其余混混們被他罵得頭也不敢抬,一個一個對著神像跪得筆直,哪個姿勢稍微不對,就要挨上一頭槌大罵其對圣女不恭敬。
十束多多良:“……”
十束多多良嘆為觀止。
忽然,小禮拜堂的大門被從外推開,一個神情拘謹的老人探頭進來。
“請問,這里是供奉圣女大人的教堂嗎?”
十束多多良連忙過去攙扶她,笑著應道:“是的沒錯,您是來向圣女大人祈禱的嗎?”
老人拄著拐杖被他扶著顫顫巍巍地走進來,十分自然地無視了地上一群被綁著的混混,一路走到祭壇前,她推了推老花鏡仔細辨認了下后面的神像,這才像是找到了心靈歸處一般,長舒一口氣。
“可算是讓我找到了。”
她慶幸地抓著十束多多良的手,自顧自地訴說起來。
“家里的孩子瞞著我偷偷買了房子,非要帶著老婆子一起搬到東京來……原本的房子都住了三十來年了,走一個小時不到就能到鳳先生的大教堂,圣女大人小的時候經常在那里給人治病,我這條腿就是被她治好的,可惜年紀大了又不中用了,我可不能總拿這點小事去麻煩那位大人。”
“那位大人啊,太過仁慈了,聽不得任何人的求助聲,也見不得有人在她眼前受苦受難。”
“那天的光一出現,我就知道,肯定是圣女大人,不知道圣女大人現在在哪里,過得好不好,你救治了這么多人,自己有沒有過得幸福啊。可惜搬家了之后就再也不能經常去教堂看看了,還好還好,又找到了這里,她還在這,還有這么多人記得她。”

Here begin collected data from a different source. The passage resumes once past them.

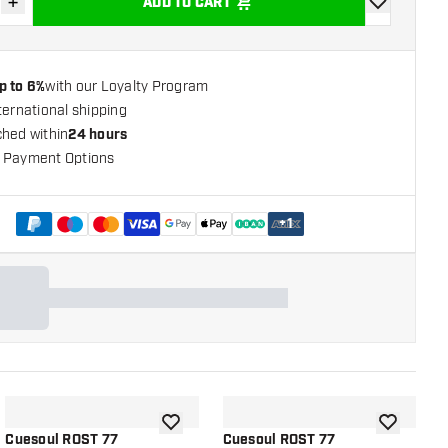
+
ADD TO CART
se quantity
Increase quantity
add to wishli
p to 6%
with our Loyalty Program
ternational shipping
ched within
24 hours
 Payment Options
+
1
shlist
add to wishlist
add to wish
Cuesoul ROST 77
Cuesoul ROST 77
C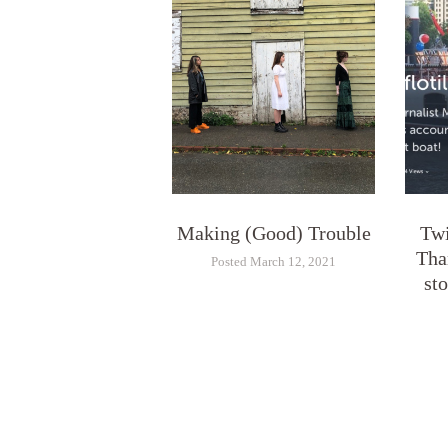
Making (Good) Trouble
Twi
Tha
Posted March 12, 2021
st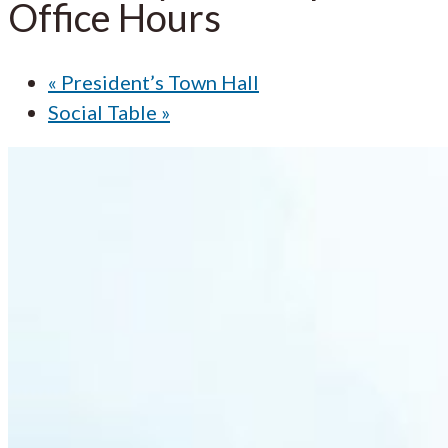
Office Hours
«
President’s Town Hall
Social Table
»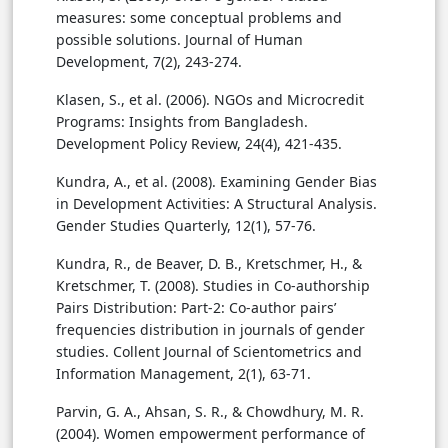
measures: some conceptual problems and
possible solutions. Journal of Human
Development, 7(2), 243-274.
Klasen, S., et al. (2006). NGOs and Microcredit
Programs: Insights from Bangladesh.
Development Policy Review, 24(4), 421-435.
Kundra, A., et al. (2008). Examining Gender Bias
in Development Activities: A Structural Analysis.
Gender Studies Quarterly, 12(1), 57-76.
Kundra, R., de Beaver, D. B., Kretschmer, H., &
Kretschmer, T. (2008). Studies in Co-authorship
Pairs Distribution: Part-2: Co-author pairs’
frequencies distribution in journals of gender
studies. Collent Journal of Scientometrics and
Information Management, 2(1), 63-71.
Parvin, G. A., Ahsan, S. R., & Chowdhury, M. R.
(2004). Women empowerment performance of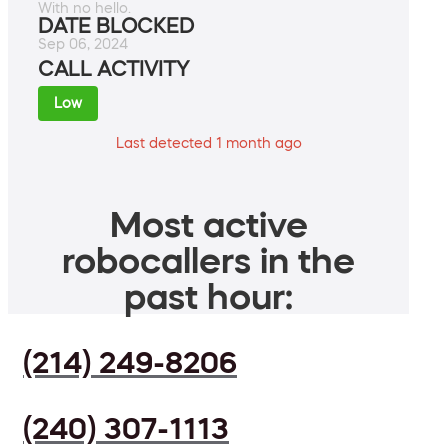
With no hello.
DATE BLOCKED
Sep 06, 2024
CALL ACTIVITY
Low
Last detected 1 month ago
Most active
robocallers in the
past hour:
(214) 249-8206
(240) 307-1113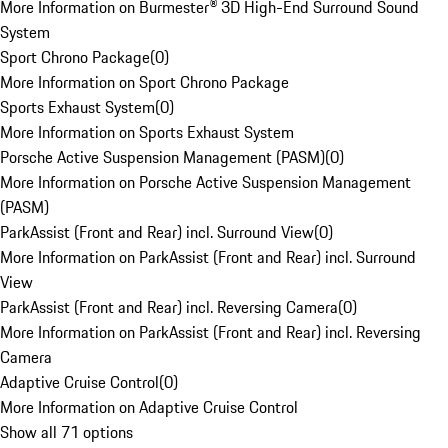
More Information on Burmester® 3D High-End Surround Sound
System
Sport Chrono Package
(
0
)
More Information on Sport Chrono Package
Sports Exhaust System
(
0
)
More Information on Sports Exhaust System
Porsche Active Suspension Management (PASM)
(
0
)
More Information on Porsche Active Suspension Management
(PASM)
ParkAssist (Front and Rear) incl. Surround View
(
0
)
More Information on ParkAssist (Front and Rear) incl. Surround
View
ParkAssist (Front and Rear) incl. Reversing Camera
(
0
)
More Information on ParkAssist (Front and Rear) incl. Reversing
Camera
Adaptive Cruise Control
(
0
)
More Information on Adaptive Cruise Control
Show all 71 options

十束多多良安慰地輕拍老人的手,“您放心,我們都記得她。”
“不止我們,還會有越來越多的人記得她,知道她的存在,知道她曾經為這個世界做過什么。”
老人連聲說著‘那就好’,被扶到椅子坐下,莊重地對著神像祈禱。
“……”混混沉默地蹭到十束多多良腳邊,“等我出去了之后,也還能回來繼續向圣女大人祈禱嗎?”
十束多多良眨眨眼:“當然。”
雨乃雅日的幻境不是由她本人全程操控的,設定完一個大概之后更詳細的細節大多是根據他們自己的潛意識。
這些被吠舞羅抓來的人,如果心存惡念,在幻境里遇到的‘圣女’就只會循規蹈矩地展現力量,解決災難。
只有心存善念,‘圣女’才會有多余的互動,從解決災難,變成拯救眼前的這個人。
看來這一批里唯一一個真正體驗到這一部分的只有一個人。
雖然強迫他們獻上祈禱也沒關系,但當然還是真心實意的更好,只要多一分祈禱,就多一分希望。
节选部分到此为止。